Alito May Tilt Vote in Reargued Cases (Charles Lane, May 1, 2006, Washington Post)

[I]t won't be long before Alito makes his mark. There are three cases on the court's docket in which the 56-year-old junior justice will probably have the deciding vote.

These are the three cases the court has set down for reargument since Sandra Day O'Connor left the court and Alito took her place on Jan. 31. [...]

Garcetti v. Ceballos involves a lawsuit by a former Los Angeles County prosecutor who says that his bosses retaliated against him because he wrote an internal memo charging a police officer with lying to get a search warrant in a murder case.

Richard Ceballos says the retaliation violated his constitutional right to free speech because his memo was about a matter of public concern.
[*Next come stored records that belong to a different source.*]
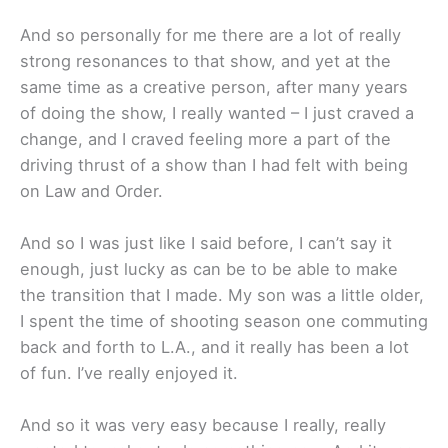
And so personally for me there are a lot of really
strong resonances to that show, and yet at the
same time as a creative person, after many years
of doing the show, I really wanted – I just craved a
change, and I craved feeling more a part of the
driving thrust of a show than I had felt with being
on Law and Order.
And so I was just like I said before, I can’t say it
enough, just lucky as can be to be able to make
the transition that I made. My son was a little older,
I spent the time of shooting season one commuting
back and forth to L.A., and it really has been a lot
of fun. I’ve really enjoyed it.
And so it was very easy because I really, really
But the defendants, including former Los Angeles district attorney Gil Garcetti, argue that disputes over policy between public employees and their supervisors should not become potential First Amendment lawsuits.

Kansas v. Marsh is about Kansas's death penalty law, enacted in 1994, which requires a death sentence in cases in which the jury finds that there is an exact balance between the factors favoring capital punishment and those weighing against death. Convicted murderer Michael Lee Marsh II says that saddles him with the burden of proving he should not be executed, which, he says, is unconstitutional.
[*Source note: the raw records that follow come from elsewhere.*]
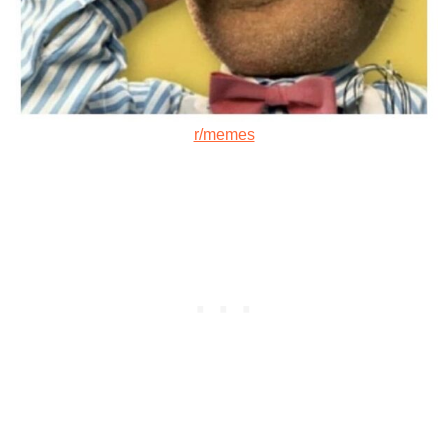
r/memes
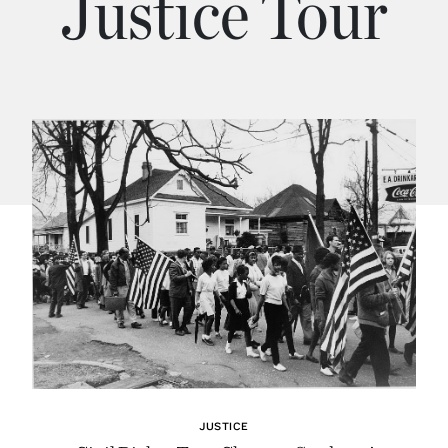
Justice Tour
JUSTICE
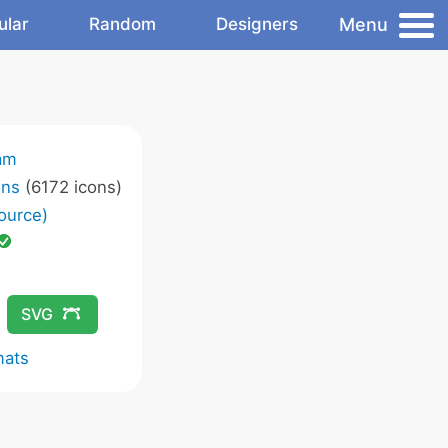
Menu
ular
Random
Designers
am
ons
(6172 icons)
ource)
SVG
mats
Hudson v. Michigan revolves around the "knock and announce" rule for police raids. The Supreme Court has prohibited officers from simply barging in to execute a search warrant; instead, they must identify themselves and give the occupants a reasonable time to respond, except in emergencies. Otherwise, they cannot use the evidence at trial.

Booker Hudson says his rights were violated because officers did not knock and waited only three to five seconds before entering his house. Michigan conceded that was wrong, but says that the evidence -- drugs and a gun -- should still be admissible because it would have been found even if the officers had waited longer.
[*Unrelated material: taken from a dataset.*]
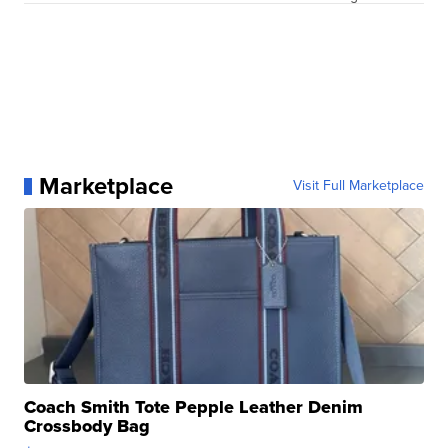
Marketplace
Visit Full Marketplace
Coach Smith Tote Pepple Leather Denim
Crossbody Bag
Only two other cases from the court's pre-Alito days, House v. Bell , No. 04-8990, and Whitman v. Department of Transportation , No. 04-1131, remain undecided. The former involves a Tennessee death-row inmate's claim of innocence; the latter is about grievance procedures for federal employees.

Justice Alito will certainly side with the conservatives on such trivia. The more interesting question is whether Chief Roberts can continue the shift he's been effecting and get a couple of these to 6-3 or even 7-2. Expect him to assign the cases to either himself or Justice Kennedy in an effort to do so.

Posted by Orrin Judd at May 1, 2006 7:28 AM

OJ, on the Death Penalty case, I don't think either Roberts or Alito matter, for the anti-death penalty people have five firm justices capable of overturning the death penalty altogether. Especially in Kansas v Marsh, which if the defendant is correct, is a travesty of justice if the Death Penalty is upheld.

Posted by: Brad S at May 1, 2006 8:58 AM

Sure on trivia such as these cases, about death penalty and such, but who expected todays really big unanimous decision on Anna Nicole Smith's case.